- Born: 2 November 1879 Aylesbury, Buckinghamshire, England
- Died: 25 March 1918 (aged 38) Falmouth, Cornwall, England
- Education: Attended Wyggeston High School For Girls
- Alma mater: University of London (D.Sc.)
- Awards: Fellow of the Linnean Society
- Scientific career
- Fields: Botany
- Institutions: Battersea Polytechnic Westfield College

= Ethel de Fraine =

British botanist

Ethel Louise de Fraine FLS (2 November 1879 – 25 March 1918) was a British botanist, morphologist and palaeobotanist. She investigated the seedling structure of the Cactaceæ and the rare fossil stem Sutcliffia.

==Life ==
De Fraine was born in Aylesbury, Buckinghamshire, England on 2 November 1879.

She received her D.Sc. from the University of London. She was a lecturer in botany at Battersea Polytechnic from 1910 to 1913 and then taught at Westfield College in 1915. She died at Falmouth, Cornwall, England on 25 March 1918.

== Work ==

De Fraine studied the relationship between the vascular structure of the plant stem and that of the primary root and contributed to the knowledge of seedling anatomy.

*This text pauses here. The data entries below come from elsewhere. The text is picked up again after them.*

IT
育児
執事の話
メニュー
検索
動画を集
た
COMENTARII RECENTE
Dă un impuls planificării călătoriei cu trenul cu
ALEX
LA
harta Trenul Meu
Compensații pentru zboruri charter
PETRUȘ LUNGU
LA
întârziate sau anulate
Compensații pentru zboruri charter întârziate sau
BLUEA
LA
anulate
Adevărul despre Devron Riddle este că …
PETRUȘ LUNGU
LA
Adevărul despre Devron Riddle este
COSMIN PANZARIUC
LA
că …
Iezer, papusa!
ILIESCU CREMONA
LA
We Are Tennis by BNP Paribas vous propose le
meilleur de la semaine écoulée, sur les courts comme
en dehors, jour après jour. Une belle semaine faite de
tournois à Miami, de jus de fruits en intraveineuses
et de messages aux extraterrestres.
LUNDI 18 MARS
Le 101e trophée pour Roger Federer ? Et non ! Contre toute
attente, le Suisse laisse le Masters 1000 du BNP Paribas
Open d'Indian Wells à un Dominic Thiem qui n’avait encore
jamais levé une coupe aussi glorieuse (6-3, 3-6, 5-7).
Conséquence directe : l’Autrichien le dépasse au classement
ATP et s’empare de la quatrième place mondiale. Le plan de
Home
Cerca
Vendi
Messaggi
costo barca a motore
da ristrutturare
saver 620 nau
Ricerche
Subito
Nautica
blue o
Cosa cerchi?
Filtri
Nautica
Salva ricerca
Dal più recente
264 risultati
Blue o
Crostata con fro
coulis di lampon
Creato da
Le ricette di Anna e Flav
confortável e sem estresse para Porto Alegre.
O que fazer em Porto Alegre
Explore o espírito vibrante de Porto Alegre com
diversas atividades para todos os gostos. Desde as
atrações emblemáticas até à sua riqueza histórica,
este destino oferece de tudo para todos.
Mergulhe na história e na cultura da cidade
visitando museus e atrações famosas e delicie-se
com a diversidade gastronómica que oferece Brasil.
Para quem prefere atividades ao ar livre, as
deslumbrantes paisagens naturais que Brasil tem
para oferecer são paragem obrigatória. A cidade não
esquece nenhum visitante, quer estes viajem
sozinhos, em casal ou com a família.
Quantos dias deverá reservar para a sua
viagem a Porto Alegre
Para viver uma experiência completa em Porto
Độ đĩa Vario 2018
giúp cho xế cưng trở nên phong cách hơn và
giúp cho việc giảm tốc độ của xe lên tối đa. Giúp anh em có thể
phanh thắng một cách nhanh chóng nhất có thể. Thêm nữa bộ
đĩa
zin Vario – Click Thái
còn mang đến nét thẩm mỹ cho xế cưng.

Together with T. G. Hill, she published a series of four papers on the seedling structure of gymnosperms in the Annals of Botany between 1908 and 1910 as well as publishing another paper on the seedling anatomy of Cactaceae in the latter year.

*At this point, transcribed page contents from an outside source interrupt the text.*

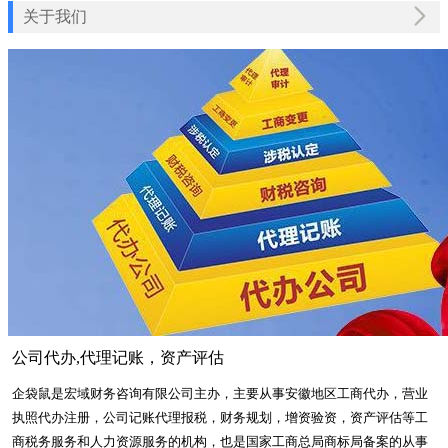
关于我们
公司代办,代理记账，资产评估
企袋鼠是宏域财务咨询有限公司主办，主要从事安徽地区工商代办，营业
执照代办注册，公司记账代理报税，财务规划，增资验资，资产评估等工
商税务服务和人力资源服务的机构，也是国家工商总局商标局备案的从事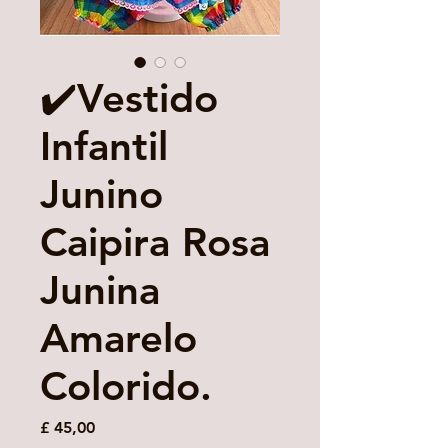
✔️Vestido
Infantil
Junino
Caipira Rosa
Junina
Amarelo
Colorido.
Preço
£ 45,00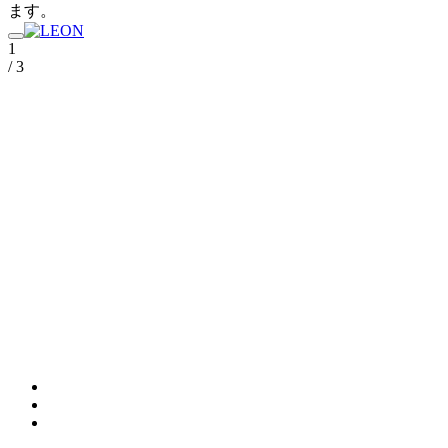
ます。
1
/ 3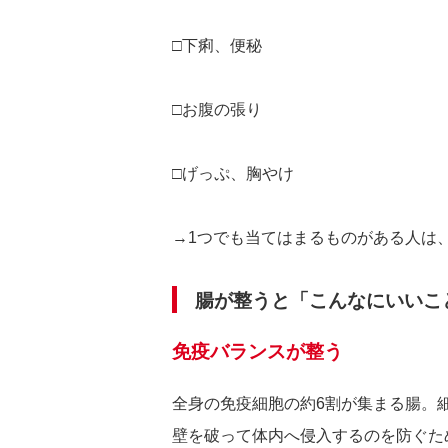
□下痢、便秘
□お腹の張り
□げっぷ、胸やけ
→1つでも当てはまるものがある人は、
腸が整うと「こんなにいいこ
免疫バランスが整う
全身の免疫細胞の約6割が集まる腸。
壁を破って体内へ侵入するのを防ぐた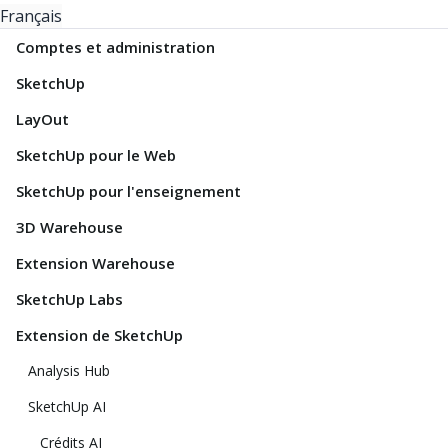
Français
Comptes et administration
SketchUp
LayOut
SketchUp pour le Web
SketchUp pour l'enseignement
3D Warehouse
Extension Warehouse
SketchUp Labs
Extension de SketchUp
Analysis Hub
SketchUp AI
Crédits AI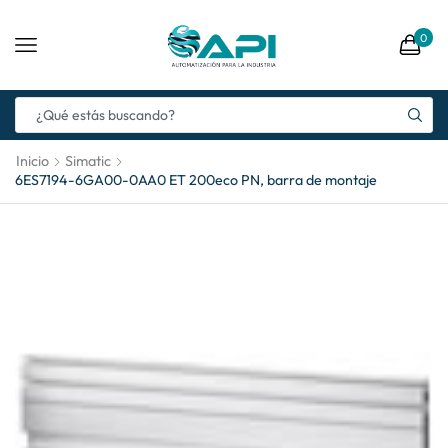
0
Inicio
Simatic
6ES7194-6GA00-0AA0 ET 200eco PN, barra de montaje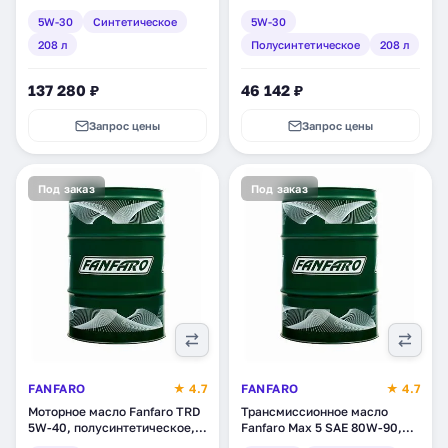
208 л (17015)
208 л (17023)
5W-30
Синтетическое
5W-30
208 л
Полусинтетическое
208 л
137 280 ₽
46 142 ₽
Запрос цены
Запрос цены
Под заказ
Под заказ
FANFARO
★ 4.7
FANFARO
★ 4.7
Моторное масло Fanfaro TRD
Трансмиссионное масло
5W-40, полусинтетическое,
Fanfaro Max 5 SAE 80W-90,
208 л (1669-3)
минеральное, 208 л (1684-4)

She "concluded that whereas the study of seedlings was important from a taxonomic point of view, it had little to impart to the study of phylogeny. Although she ventured into the realm of fossil botany only once, the paper that she published on the structure and affinities of sutcliffiella was important. After taking part in ecological expeditions she published a treatise on the anatomy of salicornia and the common seaside glasswort. Her last publication was in 1916, on the morphology and anatomy of the genus Statice as studied from its habitat at Blakeney Point."